Punchy wrote:
I just don't think it's fair to negatively review a comic because of a story from 4 years ago that is only very tangentially related. It seems like for some people, reviewing Spider-Man has become impossible, because they can't get over it.
It's fair because the stories are serialized and thus interconnected. Consider this from the opposite point of view: If a new issue makes you think of an old issue and, as a result, you enjoy the new story more than you would have otherwise, is your enthusiastic assessment of the comic unfair? Of course not. Last week, a number of posters gushed over the DD relaunch and noted that this new direction reminded them of classic DD. They (Starlord included) obviously enjoyed the book in part because it evoked memories of "very tangentially related" old stories that they loved.
Others could have dismissed such praise as being overly sentimental and thus unfair.
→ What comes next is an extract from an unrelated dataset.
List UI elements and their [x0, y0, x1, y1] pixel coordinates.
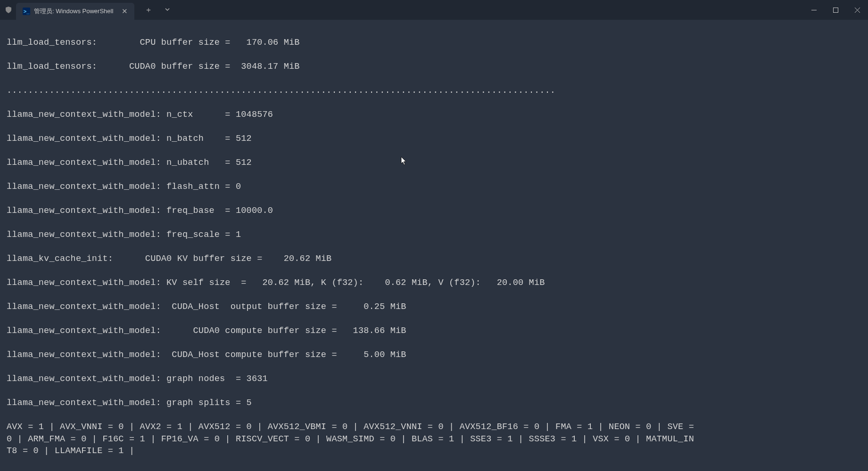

Look at Yoni's review as a contrast. He rightly noted that aside from the tone change in the book, the issue was standard and lacked a strong dramatic hook. I agreed with him, and noted that the cliffhanger was weak. Should Yoni have criticized Starlord's critique of the book as unfair, because it seemed that Starlord was loving the book not for what was in the story itself but rather how the story related to the larger DD history?
With serialized stories, it's difficult to assess each arc on its own without considering how it's connected to (or how it makes you feel about) the grand fictional history of these much-loved, decades-old characters.